2. The hoisting mechanism of a non-balance weight type ship lift according to claim 1, wherein the input shaft, the two output shafts and the two connecting shafts of the synchronous system of the speed reducer (3) are positioned in such a way that the input shaft is positioned on the first gear of the speed reducer (3), the two connecting shafts of the synchronous system are positioned on the second gear of the speed reducer (3), the two output shafts are positioned on the last gear of the speed reducer (3), and the input shaft and the two output shafts are spatially parallel.
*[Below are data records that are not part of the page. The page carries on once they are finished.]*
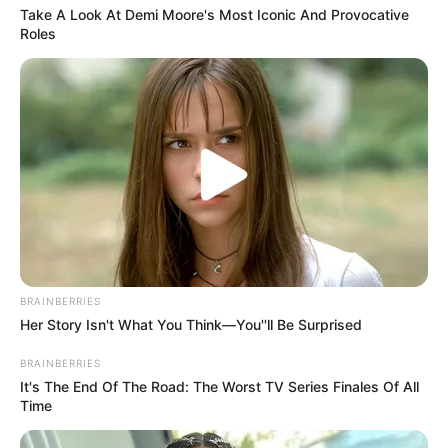
Take A Look At Demi Moore's Most Iconic And Provocative
Roles
BRAINBERRIES
Her Story Isn't What You Think—You''ll Be Surprised
BRAINBERRIES
It's The End Of The Road: The Worst TV Series Finales Of All
Time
3. The lifting mechanism of the unbalanced weight type ship lift of claim 1, wherein two synchronous system connecting shafts of the speed reducers (3) at four corner positions are perpendicular to each other, one synchronous system connecting shaft is parallel to the two output shafts on a top plane, and the other synchronous system connecting shaft is perpendicular to the two output shafts; two synchronous system connecting shafts of the speed reducer (3) at other positions are parallel to two output shafts in space.